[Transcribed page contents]
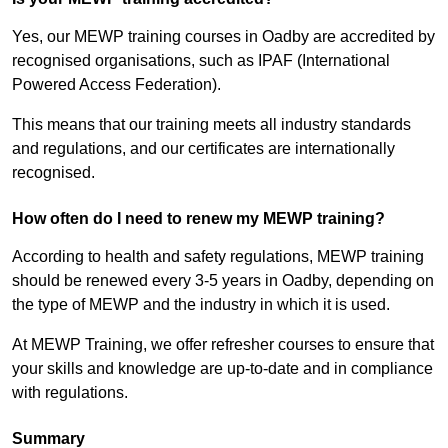
Yes, our MEWP training courses in Oadby are accredited by
recognised organisations, such as IPAF (International
Powered Access Federation).
This means that our training meets all industry standards
and regulations, and our certificates are internationally
recognised.
How often do I need to renew my MEWP training?
According to health and safety regulations, MEWP training
should be renewed every 3-5 years in Oadby, depending on
the type of MEWP and the industry in which it is used.
At MEWP Training, we offer refresher courses to ensure that
your skills and knowledge are up-to-date and in compliance
with regulations.
Summary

= Problem =
Exactly the lines from the one that holds "your skills and" through the final line of the records above should be written out, and only those.

= Answer box =
your skills and knowledge are up-to-date and in compliance
with regulations.
Summary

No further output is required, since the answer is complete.